Document understanding data:
◇ ◇ ◇
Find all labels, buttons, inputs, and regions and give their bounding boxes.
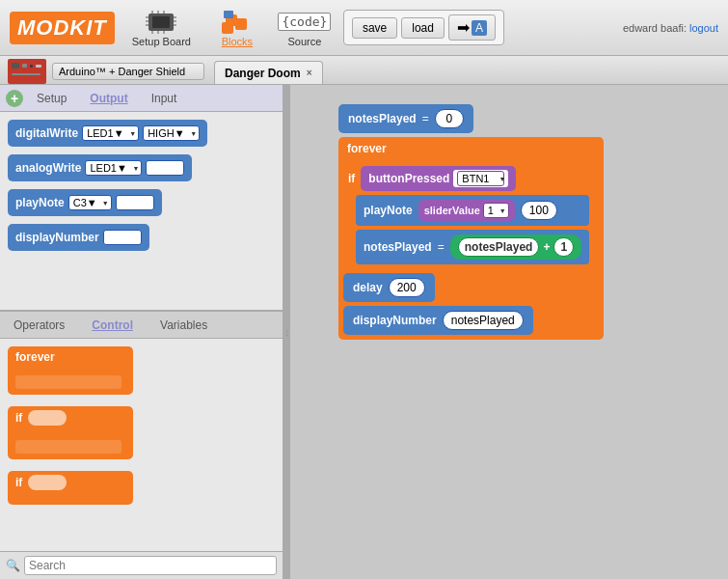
bottom-blocks: forever if if xyxy=(0,339,283,551)
user-info: edward baafi: logout xyxy=(623,22,718,34)
source-label: Source xyxy=(287,36,321,47)
svg-rect-1 xyxy=(152,16,170,28)
display-number-block[interactable]: displayNumber 0 xyxy=(8,224,149,251)
if-label: if xyxy=(348,172,355,185)
left-panel: + Setup Output Input digitalWrite LED1▼ xyxy=(0,85,284,579)
board-dropdown[interactable]: Arduino™ + Danger Shield xyxy=(52,63,204,80)
pn-note-dropdown[interactable]: C3▼ xyxy=(68,195,112,210)
dw-val-wrap[interactable]: HIGH▼ xyxy=(143,125,200,141)
board-dropdown-wrap[interactable]: Arduino™ + Danger Shield xyxy=(52,63,204,80)
btn-dropdown[interactable]: BTN1 xyxy=(457,171,504,186)
username: edward baafi xyxy=(623,22,684,34)
pn-inner-value[interactable]: 100 xyxy=(521,201,557,220)
add-block-btn[interactable]: + xyxy=(6,90,23,107)
blocks-area: digitalWrite LED1▼ HIGH▼ analogWrite xyxy=(0,112,283,310)
tab-close-btn[interactable]: × xyxy=(307,69,312,78)
save-button[interactable]: save xyxy=(352,17,397,39)
dw-pin-wrap[interactable]: LED1▼ xyxy=(82,125,139,141)
pn-note-wrap[interactable]: C3▼ xyxy=(68,195,112,210)
forever-label: forever xyxy=(343,142,594,157)
svg-rect-21 xyxy=(30,65,33,68)
notes-played-assign-block[interactable]: notesPlayed = 0 xyxy=(338,104,473,133)
dw-pin-dropdown[interactable]: LED1▼ xyxy=(82,125,139,141)
play-note-block[interactable]: playNote C3▼ 100 xyxy=(8,189,162,216)
setup-board-btn[interactable]: Setup Board xyxy=(124,5,199,51)
aw-value-input[interactable]: 255 xyxy=(146,160,184,176)
bp-dropdown-wrap[interactable]: BTN1 xyxy=(453,170,508,187)
upload-button[interactable]: ➡ A xyxy=(448,14,496,41)
delay-block[interactable]: delay 200 xyxy=(343,273,435,302)
np-assign-label: notesPlayed xyxy=(348,112,417,125)
pn-inner-label: playNote xyxy=(364,204,413,217)
sv-num-wrap[interactable]: 1 xyxy=(483,203,509,218)
forever-template-block[interactable]: forever xyxy=(8,346,133,395)
logo: MODKIT xyxy=(10,12,115,44)
upload-icon-letter: A xyxy=(472,20,487,36)
dw-label: digitalWrite xyxy=(15,126,78,140)
setup-board-label: Setup Board xyxy=(132,36,191,47)
source-btn[interactable]: {code} Source xyxy=(276,5,334,51)
svg-rect-16 xyxy=(235,18,247,30)
aw-label: analogWrite xyxy=(15,161,81,175)
svg-rect-20 xyxy=(22,64,27,68)
search-input[interactable] xyxy=(24,556,277,575)
blocks-btn[interactable]: Blocks xyxy=(208,5,266,51)
plus-sign: + xyxy=(543,240,550,254)
aw-pin-dropdown[interactable]: LED1▼ xyxy=(85,160,142,176)
svg-rect-22 xyxy=(36,65,41,68)
ge-var: notesPlayed xyxy=(458,237,540,257)
button-pressed-block[interactable]: buttonPressed BTN1 xyxy=(361,166,516,191)
user-name-text: edward baafi: logout xyxy=(623,22,718,34)
dw-val-dropdown[interactable]: HIGH▼ xyxy=(143,125,200,141)
blocks-icon xyxy=(220,9,255,36)
program-blocks: notesPlayed = 0 forever if buttonPressed xyxy=(338,104,604,340)
arrow-right-icon: ➡ xyxy=(457,18,470,37)
danger-doom-tab[interactable]: Danger Doom × xyxy=(214,61,323,84)
play-note-inner-block[interactable]: playNote sliderValue 1 100 xyxy=(356,195,589,226)
bottom-tab-control[interactable]: Control xyxy=(78,315,147,336)
green-expr-block[interactable]: notesPlayed + 1 xyxy=(450,234,581,260)
canvas-area: notesPlayed = 0 forever if buttonPressed xyxy=(290,85,728,579)
bottom-tab-operators[interactable]: Operators xyxy=(0,315,78,336)
chip-icon xyxy=(144,9,178,36)
np-inc-label: notesPlayed xyxy=(364,240,432,254)
delay-value[interactable]: 200 xyxy=(389,278,425,297)
load-button[interactable]: load xyxy=(401,17,445,39)
pn-label: playNote xyxy=(15,196,65,209)
board-image xyxy=(8,59,46,84)
bp-label: buttonPressed xyxy=(368,172,449,185)
if-template-block-1[interactable]: if xyxy=(8,406,133,459)
analog-write-block[interactable]: analogWrite LED1▼ 255 xyxy=(8,154,192,181)
aw-pin-wrap[interactable]: LED1▼ xyxy=(85,160,142,176)
sub-tab-setup[interactable]: Setup xyxy=(27,89,76,108)
if-block-label-1: if xyxy=(15,411,22,425)
sv-num-dropdown[interactable]: 1 xyxy=(483,203,509,218)
header: MODKIT Setup Board xyxy=(0,0,728,56)
svg-rect-19 xyxy=(12,63,19,69)
pn-value-input[interactable]: 100 xyxy=(116,195,154,210)
sub-tabs: + Setup Output Input xyxy=(0,85,283,112)
digital-write-block[interactable]: digitalWrite LED1▼ HIGH▼ xyxy=(8,120,207,147)
main-layout: + Setup Output Input digitalWrite LED1▼ xyxy=(0,85,728,579)
bottom-tab-variables[interactable]: Variables xyxy=(147,315,221,336)
sub-tab-input[interactable]: Input xyxy=(142,89,187,108)
bottom-panel: Operators Control Variables forever xyxy=(0,310,283,579)
np-inc-eq: = xyxy=(438,240,445,254)
forever-block[interactable]: forever if buttonPressed BTN1 xyxy=(338,137,604,340)
dn-value-input[interactable]: 0 xyxy=(103,230,142,245)
tab-label: Danger Doom xyxy=(225,67,301,80)
display-number-prog-block[interactable]: displayNumber notesPlayed xyxy=(343,306,533,335)
if-block[interactable]: if buttonPressed BTN1 xyxy=(343,161,594,269)
logout-link[interactable]: logout xyxy=(689,22,718,34)
if-block-label-2: if xyxy=(15,476,22,489)
np-assign-value[interactable]: 0 xyxy=(435,109,464,128)
slider-value-block[interactable]: sliderValue 1 xyxy=(418,200,515,221)
save-load-area: save load ➡ A xyxy=(343,10,504,45)
if-template-block-2[interactable]: if xyxy=(8,471,133,505)
notes-played-increment-block[interactable]: notesPlayed = notesPlayed + 1 xyxy=(356,230,589,264)
board-selector: Arduino™ + Danger Shield xyxy=(8,59,204,84)
svg-rect-17 xyxy=(224,11,233,18)
sv-label: sliderValue xyxy=(424,205,480,216)
blocks-label: Blocks xyxy=(222,36,253,47)
sub-tab-output[interactable]: Output xyxy=(80,89,137,108)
◇ ◇ ◇
Copy all of the entries verbatim, leaving out any pictures they contain.

Find all labels, buttons, inputs, and regions and give their bounding boxes.
bottom-blocks: forever if if xyxy=(0,339,283,551)
user-info: edward baafi: logout xyxy=(623,22,718,34)
source-label: Source xyxy=(287,36,321,47)
svg-rect-1 xyxy=(152,16,170,28)
display-number-block[interactable]: displayNumber 0 xyxy=(8,224,149,251)
if-label: if xyxy=(348,172,355,185)
left-panel: + Setup Output Input digitalWrite LED1▼ xyxy=(0,85,284,579)
board-dropdown[interactable]: Arduino™ + Danger Shield xyxy=(52,63,204,80)
pn-note-dropdown[interactable]: C3▼ xyxy=(68,195,112,210)
dw-val-wrap[interactable]: HIGH▼ xyxy=(143,125,200,141)
board-dropdown-wrap[interactable]: Arduino™ + Danger Shield xyxy=(52,63,204,80)
btn-dropdown[interactable]: BTN1 xyxy=(457,171,504,186)
username: edward baafi xyxy=(623,22,684,34)
pn-inner-value[interactable]: 100 xyxy=(521,201,557,220)
add-block-btn[interactable]: + xyxy=(6,90,23,107)
blocks-area: digitalWrite LED1▼ HIGH▼ analogWrite xyxy=(0,112,283,310)
tab-close-btn[interactable]: × xyxy=(307,69,312,78)
save-button[interactable]: save xyxy=(352,17,397,39)
dw-pin-wrap[interactable]: LED1▼ xyxy=(82,125,139,141)
pn-note-wrap[interactable]: C3▼ xyxy=(68,195,112,210)
forever-label: forever xyxy=(343,142,594,157)
svg-rect-21 xyxy=(30,65,33,68)
notes-played-assign-block[interactable]: notesPlayed = 0 xyxy=(338,104,473,133)
dw-pin-dropdown[interactable]: LED1▼ xyxy=(82,125,139,141)
play-note-block[interactable]: playNote C3▼ 100 xyxy=(8,189,162,216)
setup-board-btn[interactable]: Setup Board xyxy=(124,5,199,51)
aw-value-input[interactable]: 255 xyxy=(146,160,184,176)
bp-dropdown-wrap[interactable]: BTN1 xyxy=(453,170,508,187)
upload-button[interactable]: ➡ A xyxy=(448,14,496,41)
delay-block[interactable]: delay 200 xyxy=(343,273,435,302)
np-assign-label: notesPlayed xyxy=(348,112,417,125)
pn-inner-label: playNote xyxy=(364,204,413,217)
sv-num-wrap[interactable]: 1 xyxy=(483,203,509,218)
forever-template-block[interactable]: forever xyxy=(8,346,133,395)
logo: MODKIT xyxy=(10,12,115,44)
upload-icon-letter: A xyxy=(472,20,487,36)
dw-label: digitalWrite xyxy=(15,126,78,140)
setup-board-label: Setup Board xyxy=(132,36,191,47)
source-btn[interactable]: {code} Source xyxy=(276,5,334,51)
svg-rect-16 xyxy=(235,18,247,30)
aw-label: analogWrite xyxy=(15,161,81,175)
svg-rect-20 xyxy=(22,64,27,68)
search-input[interactable] xyxy=(24,556,277,575)
blocks-btn[interactable]: Blocks xyxy=(208,5,266,51)
plus-sign: + xyxy=(543,240,550,254)
aw-pin-dropdown[interactable]: LED1▼ xyxy=(85,160,142,176)
svg-rect-22 xyxy=(36,65,41,68)
ge-var: notesPlayed xyxy=(458,237,540,257)
button-pressed-block[interactable]: buttonPressed BTN1 xyxy=(361,166,516,191)
user-name-text: edward baafi: logout xyxy=(623,22,718,34)
dw-val-dropdown[interactable]: HIGH▼ xyxy=(143,125,200,141)
blocks-icon xyxy=(220,9,255,36)
program-blocks: notesPlayed = 0 forever if buttonPressed xyxy=(338,104,604,340)
arrow-right-icon: ➡ xyxy=(457,18,470,37)
danger-doom-tab[interactable]: Danger Doom × xyxy=(214,61,323,84)
play-note-inner-block[interactable]: playNote sliderValue 1 100 xyxy=(356,195,589,226)
bottom-tab-control[interactable]: Control xyxy=(78,315,147,336)
green-expr-block[interactable]: notesPlayed + 1 xyxy=(450,234,581,260)
canvas-area: notesPlayed = 0 forever if buttonPressed xyxy=(290,85,728,579)
bottom-tab-operators[interactable]: Operators xyxy=(0,315,78,336)
chip-icon xyxy=(144,9,178,36)
np-inc-label: notesPlayed xyxy=(364,240,432,254)
delay-value[interactable]: 200 xyxy=(389,278,425,297)
load-button[interactable]: load xyxy=(401,17,445,39)
pn-label: playNote xyxy=(15,196,65,209)
board-image xyxy=(8,59,46,84)
bp-label: buttonPressed xyxy=(368,172,449,185)
if-template-block-1[interactable]: if xyxy=(8,406,133,459)
analog-write-block[interactable]: analogWrite LED1▼ 255 xyxy=(8,154,192,181)
aw-pin-wrap[interactable]: LED1▼ xyxy=(85,160,142,176)
sub-tab-setup[interactable]: Setup xyxy=(27,89,76,108)
if-block-label-1: if xyxy=(15,411,22,425)
sv-num-dropdown[interactable]: 1 xyxy=(483,203,509,218)
header: MODKIT Setup Board xyxy=(0,0,728,56)
svg-rect-19 xyxy=(12,63,19,69)
pn-value-input[interactable]: 100 xyxy=(116,195,154,210)
sub-tabs: + Setup Output Input xyxy=(0,85,283,112)
digital-write-block[interactable]: digitalWrite LED1▼ HIGH▼ xyxy=(8,120,207,147)
main-layout: + Setup Output Input digitalWrite LED1▼ xyxy=(0,85,728,579)
bottom-tab-variables[interactable]: Variables xyxy=(147,315,221,336)
sub-tab-input[interactable]: Input xyxy=(142,89,187,108)
bottom-panel: Operators Control Variables forever xyxy=(0,310,283,579)
np-inc-eq: = xyxy=(438,240,445,254)
forever-block[interactable]: forever if buttonPressed BTN1 xyxy=(338,137,604,340)
dn-value-input[interactable]: 0 xyxy=(103,230,142,245)
tab-label: Danger Doom xyxy=(225,67,301,80)
display-number-prog-block[interactable]: displayNumber notesPlayed xyxy=(343,306,533,335)
if-block[interactable]: if buttonPressed BTN1 xyxy=(343,161,594,269)
logout-link[interactable]: logout xyxy=(689,22,718,34)
if-block-label-2: if xyxy=(15,476,22,489)
np-assign-value[interactable]: 0 xyxy=(435,109,464,128)
slider-value-block[interactable]: sliderValue 1 xyxy=(418,200,515,221)
save-load-area: save load ➡ A xyxy=(343,10,504,45)
if-template-block-2[interactable]: if xyxy=(8,471,133,505)
notes-played-increment-block[interactable]: notesPlayed = notesPlayed + 1 xyxy=(356,230,589,264)
board-selector: Arduino™ + Danger Shield xyxy=(8,59,204,84)
svg-rect-17 xyxy=(224,11,233,18)
sv-label: sliderValue xyxy=(424,205,480,216)
blocks-label: Blocks xyxy=(222,36,253,47)
sub-tab-output[interactable]: Output xyxy=(80,89,137,108)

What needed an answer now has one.